Of all the pandemic-influenced design trends taking the world by storm, a pumped-up outdoor living space is perhaps the most sought-after. For a busy family, with two teenagers, living in a traditional Colonial in Rye, the ask was for an outdoor space that would serve as an extension of their living room.
Enter Ania Dunlop, from Rye-based Home for Zen Interiors, whose passion for nature and organic form translates to a predominantly modern aesthetic that’s rich in texture and often layered with peaceful neutrals and pops of color.
This backyard project got underway in June 2020 and was Dunlop’s first following the COVID-19 lockdown (“Just when everybody started hanging out outside,” she says). Despite new pandemic-imposed challenges, like long wait times for lumber, Dunlop was able to create a backyard sanctuary where different generations could utilize the space simultaneously. “The backyard is not very large, but we gave them so many places to hang out,” she says. “Now, everybody wants to be there.”
To highlight the yard from the interior of the home, the space on both sides of the doors (from the living room to the patio) was extended, and Marvin doors were installed. This strategic combo provides a broad sightline from both interior and exterior perspectives.

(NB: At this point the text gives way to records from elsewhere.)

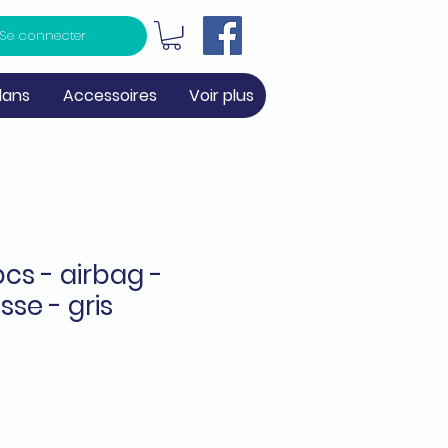
Se connecter
lans
Accessoires
Voir plus
cs - airbag -
se - gris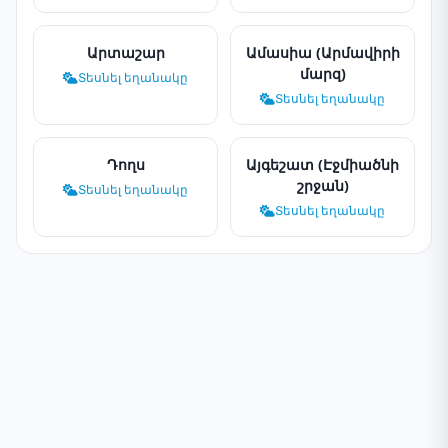
Արտաշար
Ամասիա (Արմավիրի
մարզ)
Տեսնել եղանակը
Տեսնել եղանակը
Դողս
Այգեշատ (Էջմիածնի
շրջան)
Տեսնել եղանակը
Տեսնել եղանակը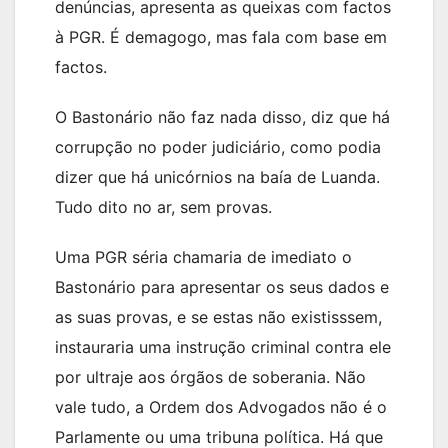
denúncias, apresenta as queixas com factos
à PGR. É demagogo, mas fala com base em
factos.
O Bastonário não faz nada disso, diz que há
corrupção no poder judiciário, como podia
dizer que há unicórnios na baía de Luanda.
Tudo dito no ar, sem provas.
Uma PGR séria chamaria de imediato o
Bastonário para apresentar os seus dados e
as suas provas, e se estas não existisssem,
instauraria uma instrução criminal contra ele
por ultraje aos órgãos de soberania. Não
vale tudo, a Ordem dos Advogados não é o
Parlamente ou uma tribuna política. Há que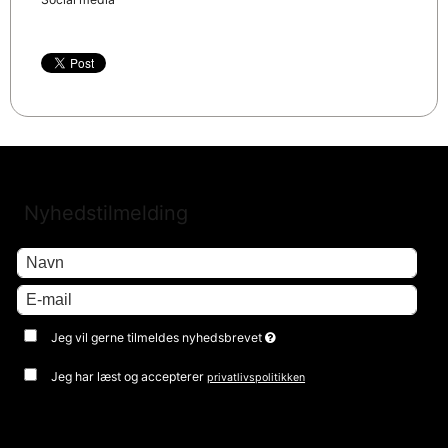
Nyhedstilmelding
Jeg vil gerne tilmeldes nyhedsbrevet
Jeg har læst og accepterer
privatlivspolitikken
Godkend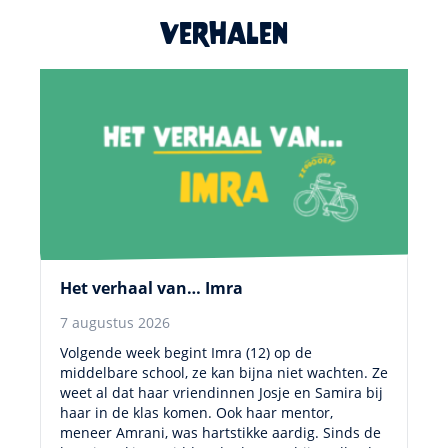
Verhalen
Het verhaal van… Imra
7 augustus 2026
Volgende week begint Imra (12) op de
middelbare school, ze kan bijna niet wachten. Ze
weet al dat haar vriendinnen Josje en Samira bij
haar in de klas komen. Ook haar mentor,
meneer Amrani, was hartstikke aardig. Sinds de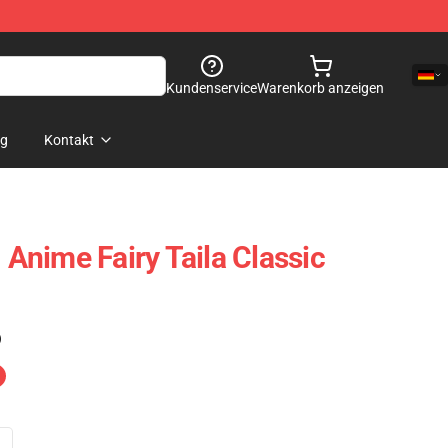
Kundenservice
Warenkorb anzeigen
og
Kontakt
- Anime Fairy Taila Classic
)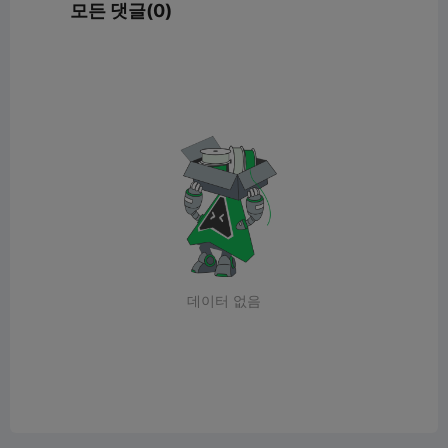
모든 댓글(0)
데이터 없음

While the bucolic outdoor space did originally have an arbor-and-bluestone patio, it felt outdated. Working with contractor Fernando Marques and landscape designer Mary-Liz Campbell, Dunlop decided to start from scratch. Light-gray pavers from Techo-Bloc were brought in to cover an area much larger than the original patio. The pavers’ large-scale size was conducive to creating a continuous feel from the interior. Shades of gray and clean lines give the space a more contemporary aesthetic, and a new pergola was constructed and painted Benjamin Moore‘s Wrought Iron to create a more intimate, contained space.
Beyond the patio, Dunlop created another area for gathering. “I didn’t want to do pavers again,” she says. Instead, she used white pebbles, for a soft, dressed-up look that contrasts nicely with dark Adirondack chairs and the black-painted firepit that anchors the space. Dunlop wanted that area to be completely different and fun while also being a creative way to do something high-end.

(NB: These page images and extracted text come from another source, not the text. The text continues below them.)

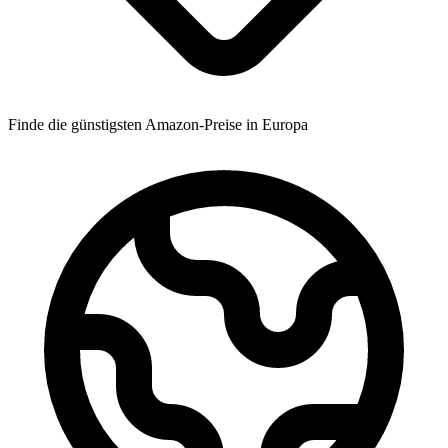
Finde die günstigsten Amazon-Preise in Europa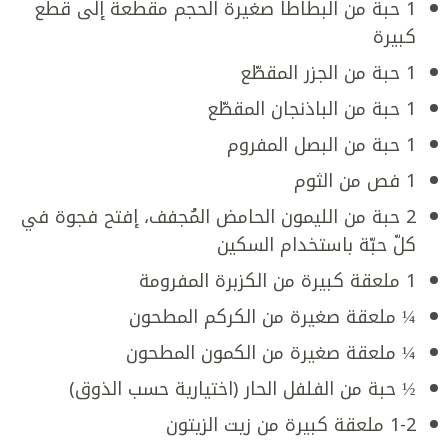
1 حبة من البطاطا صغيرة الحجم مقطعة إلى قطع
كبيرة
1 حبة من الجزر المقطّع
1 حبة من الباذنجان المقطّع
1 حبة من البصل المفروم
1 فص من الثوم
2 حبة من الليمون الحامض المُجفف، إفتح فجوة في
كلّ حبّة باستخدام السكين
1 ملعقة كبيرة من الكزبرة المفرومة
¼ ملعقة صغيرة من الكركم المطحون
¼ ملعقة صغيرة من الكمون المطحون
½ حبة من الفلفل الحار (اختيارية حسب الذوق)
1-2 ملعقة كبيرة من زيت الزيتون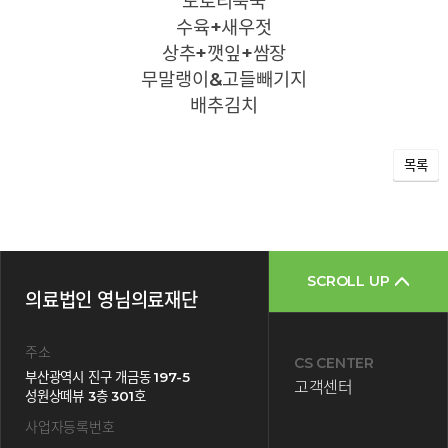
도토리묵국
수육+새우젓
상추+깻잎+쌈장
무말랭이&고들빼기지
배추김치
목록
SCROLL UP
의료법인 영님의료재단
주소
CS CENTER
부산광역시 진구 개금동 197-5
고객센터
성원상떼뷰 3층 301호
사업자등록번호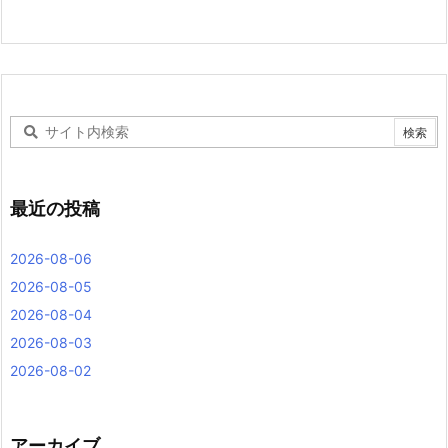
最近の投稿
2026-08-06
2026-08-05
2026-08-04
2026-08-03
2026-08-02
アーカイブ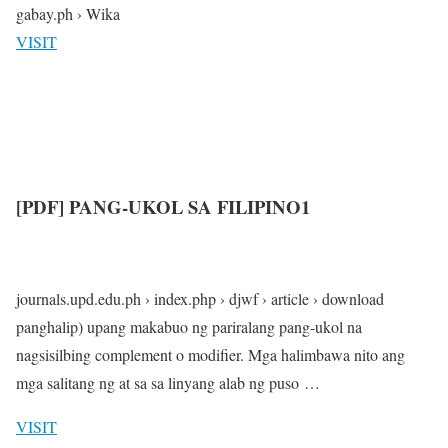
gabay.ph › Wika
VISIT
[PDF] PANG-UKOL SA FILIPINO1
journals.upd.edu.ph › index.php › djwf › article › download
panghalip) upang makabuo ng pariralang pang-ukol na
nagsisilbing complement o modifier. Mga halimbawa nito ang
mga salitang ng at sa sa linyang alab ng puso …
VISIT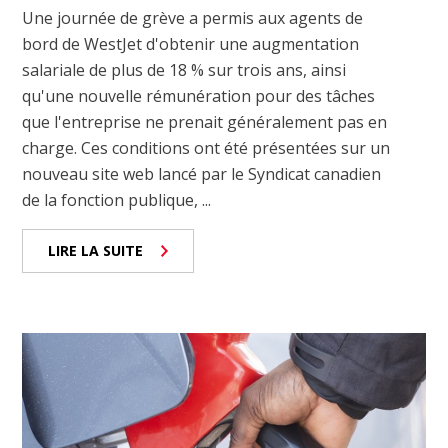
Une journée de grève a permis aux agents de
bord de WestJet d'obtenir une augmentation
salariale de plus de 18 % sur trois ans, ainsi
qu'une nouvelle rémunération pour des tâches
que l'entreprise ne prenait généralement pas en
charge. Ces conditions ont été présentées sur un
nouveau site web lancé par le Syndicat canadien
de la fonction publique, ...
LIRE LA SUITE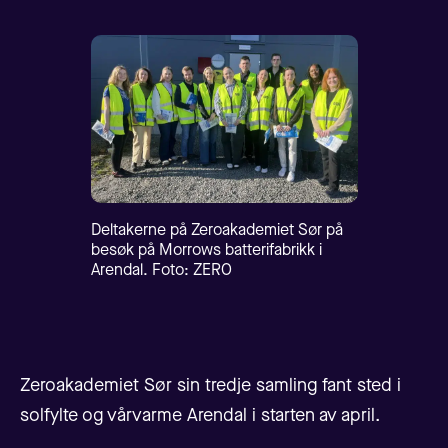
Deltakerne på Zeroakademiet Sør på
besøk på Morrows batterifabrikk i
Arendal. Foto: ZERO
Zeroakademiet Sør sin tredje samling fant sted i
solfylte og vårvarme Arendal i starten av april.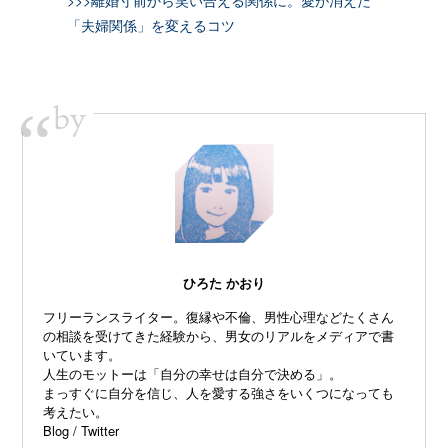
「夫婦関係」を変えるコツ
by
“
ひろた かおり
フリーランスライター。復縁や不倫、
男性心理などたくさん
の相談を受けてきた経験から、
男女のリアルをメディアで書
いています。
人生のモットーは「自分の幸せは自分で決める」。
まっすぐに自分を信じ、
人を愛する強さをいくつになっても
考えたい。
Blog
/
Twitter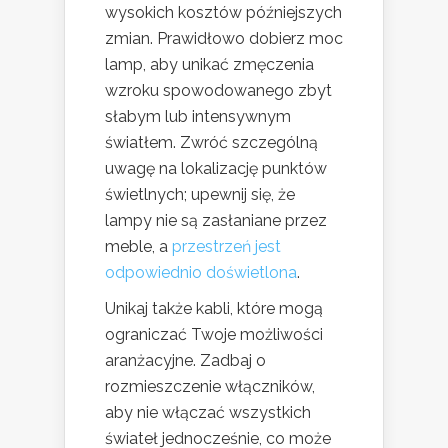
wysokich kosztów późniejszych
zmian. Prawidłowo dobierz moc
lamp, aby unikać zmęczenia
wzroku spowodowanego zbyt
słabym lub intensywnym
światłem. Zwróć szczególną
uwagę na lokalizację punktów
świetlnych; upewnij się, że
lampy nie są zasłaniane przez
meble, a
przestrzeń jest
odpowiednio doświetlona
.
Unikaj także kabli, które mogą
ograniczać Twoje możliwości
aranżacyjne. Zadbaj o
rozmieszczenie włączników,
aby nie włączać wszystkich
świateł jednocześnie, co może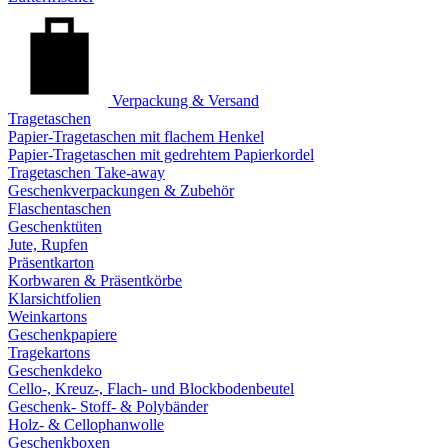
Verpackung & Versand
Tragetaschen
Papier-Tragetaschen mit flachem Henkel
Papier-Tragetaschen mit gedrehtem Papierkordel
Tragetaschen Take-away
Geschenkverpackungen & Zubehör
Flaschentaschen
Geschenktüten
Jute, Rupfen
Präsentkarton
Korbwaren & Präsentkörbe
Klarsichtfolien
Weinkartons
Geschenkpapiere
Tragekartons
Geschenkdeko
Cello-, Kreuz-, Flach- und Blockbodenbeutel
Geschenk- Stoff- & Polybänder
Holz- & Cellophanwolle
Geschenkboxen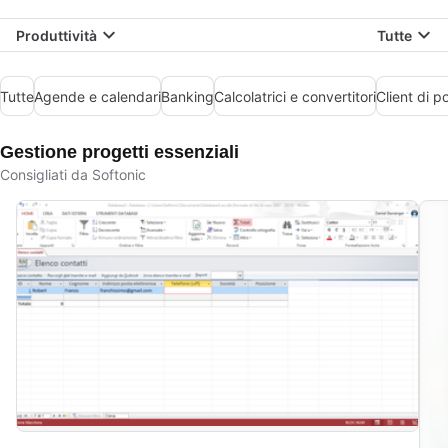
Produttività
Tutte
Tutte
Agende e calendari
Banking
Calcolatrici e convertitori
Client di p
Gestione progetti essenziali
Consigliati da Softonic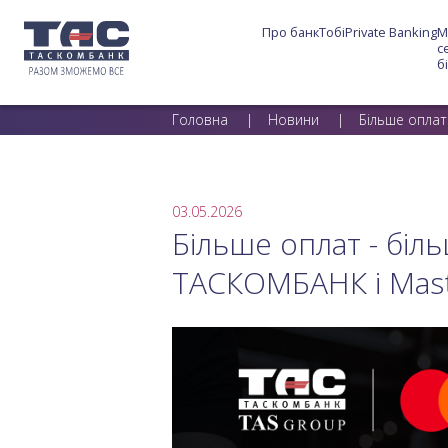
Про банк
Тобі
Private Banking
М
с
б
Головна
Новини
Більше оплат
03.05.2026
Більше оплат - біл
ТАСКОМБАНК і Mast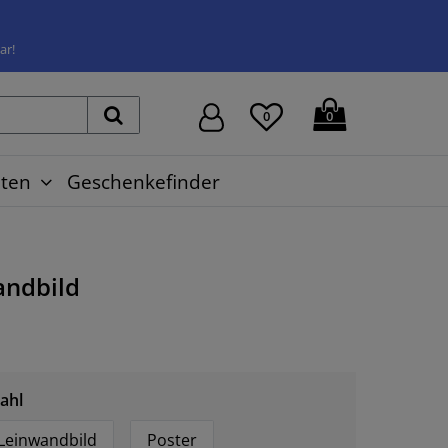
ar!
0
0
ten
Geschenkefinder
ndbild
ahl
Leinwandbild
Poster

A sectional from RH, styled with pillows from Serena & Lily, helps define the lounge area. Dunlop avoided a white Sunbrella fabric, opting instead for a light-gray tone, to complement the more modern vibe. She then brought in fun elements, like a fire table and beautiful black planters from McArdle’s Floral & Garden Design in Greenwich, as well as striped planters from Sarza in Rye. “I love using plants and planters and introducing people to that natural environment,” she says. The chair in the lounge area is constructed from rope and comes from Australian company Harbour Outdoor. Since the piece is visible from all sides, Dunlop wanted to source something with obvious architectural detail.

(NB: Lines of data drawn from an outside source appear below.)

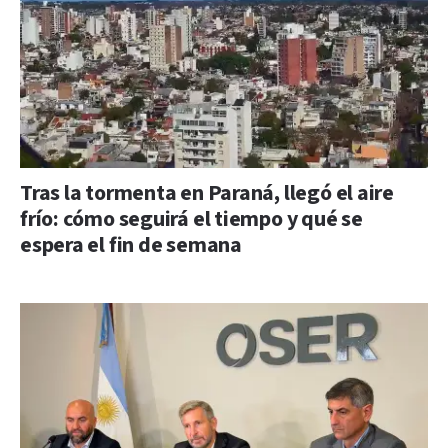
Tras la tormenta en Paraná, llegó el aire
frío: cómo seguirá el tiempo y qué se
espera el fin de semana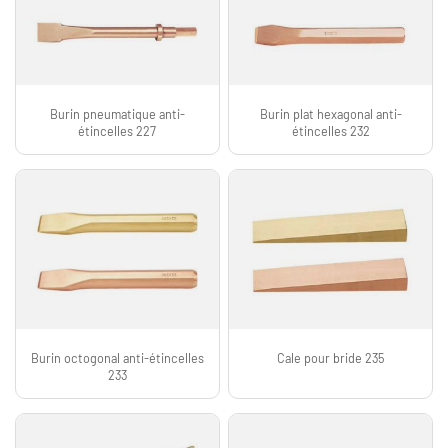
Burin pneumatique anti-
Burin plat hexagonal anti-
étincelles 227
étincelles 232
Burin octogonal anti-étincelles
Cale pour bride 235
233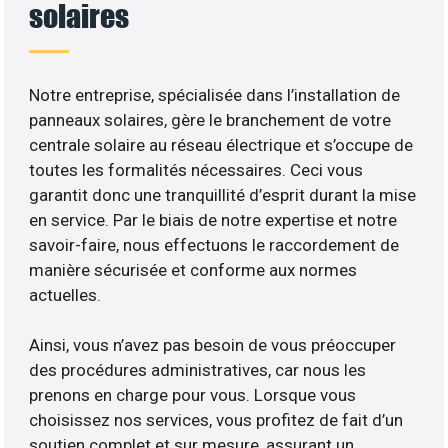
solaires
Notre entreprise, spécialisée dans l’installation de
panneaux solaires, gère le branchement de votre
centrale solaire au réseau électrique et s’occupe de
toutes les formalités nécessaires. Ceci vous
garantit donc une tranquillité d’esprit durant la mise
en service. Par le biais de notre expertise et notre
savoir-faire, nous effectuons le raccordement de
manière sécurisée et conforme aux normes
actuelles.
Ainsi, vous n’avez pas besoin de vous préoccuper
des procédures administratives, car nous les
prenons en charge pour vous. Lorsque vous
choisissez nos services, vous profitez de fait d’un
soutien complet et sur mesure, assurant un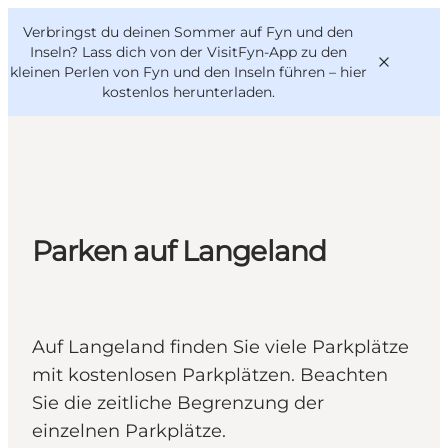
English
Danish
VisitFyn
Verbringst du deinen Sommer auf Fyn und den
VisitFyn
Deutsch
Inseln? Lass dich von der VisitFyn-App zu den
kleinen Perlen von Fyn und den Inseln führen –
hier
kostenlos herunterladen
.
Reise Ideen
Outdoor & bike
Parken auf Langeland
Essen & trinken
Übernachtung
Auf Langeland finden Sie viele Parkplätze
mit kostenlosen Parkplätzen. Beachten
Sie die zeitliche Begrenzung der
einzelnen Parkplätze.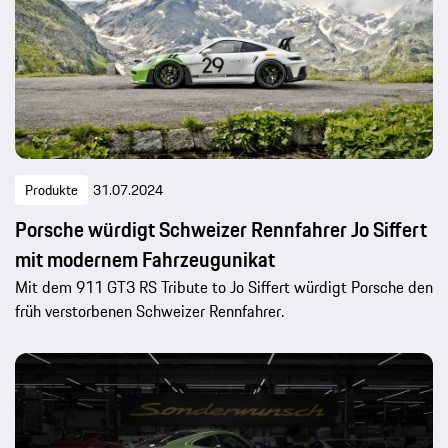
Produkte
31.07.2024
Porsche würdigt Schweizer Rennfahrer Jo Siffert
mit modernem Fahrzeugunikat
Mit dem 911 GT3 RS Tribute to Jo Siffert würdigt Porsche den
früh verstorbenen Schweizer Rennfahrer.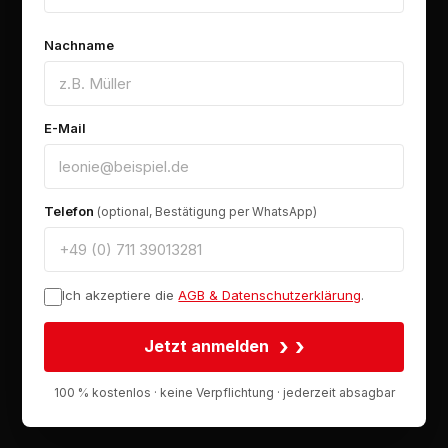
Nachname
E-Mail
Telefon
(optional, Bestätigung per WhatsApp)
Ich akzeptiere die
AGB & Datenschutzerklärung
.
›
Jetzt anmelden
100 % kostenlos · keine Verpflichtung · jederzeit absagbar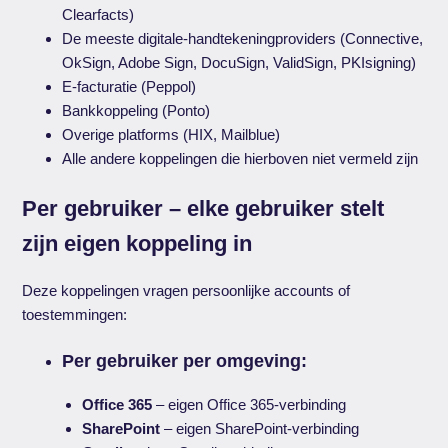
Clearfacts)
De meeste digitale-handtekeningproviders (Connective,
OkSign, Adobe Sign, DocuSign, ValidSign, PKIsigning)
E-facturatie (Peppol)
Bankkoppeling (Ponto)
Overige platforms (HIX, Mailblue)
Alle andere koppelingen die hierboven niet vermeld zijn
Per gebruiker – elke gebruiker stelt
zijn eigen koppeling in
Deze koppelingen vragen persoonlijke accounts of
toestemmingen:
Per gebruiker per omgeving:
Office 365
– eigen Office 365-verbinding
SharePoint
– eigen SharePoint-verbinding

The boho-style Marina outdoor hanging chair from Arhaus extends the space to the far reaches of the yard. “I felt like we needed something in that area,” says Dunlop, who also wanted to create a whimsical, not-so-structured moment. The largely neutral palette gets a splash of color with a pillow from Sarza, which echoes the pop of pink in the potted flowers. Dunlop says she’s known for her love of dipladenia. “It’s fun to have those go-to plants in the summer,” she says. “It’s my secret that I’m releasing to the world.”
The design elements of this multifunctional yard allow the family to revel in fresh air all year long. Dunlop attests that in the dead of winter, the cozy firepit and fire table offer necessary heat and the outdoor kitchen and pergola allow for a lively entertaining space in the dog days of summer.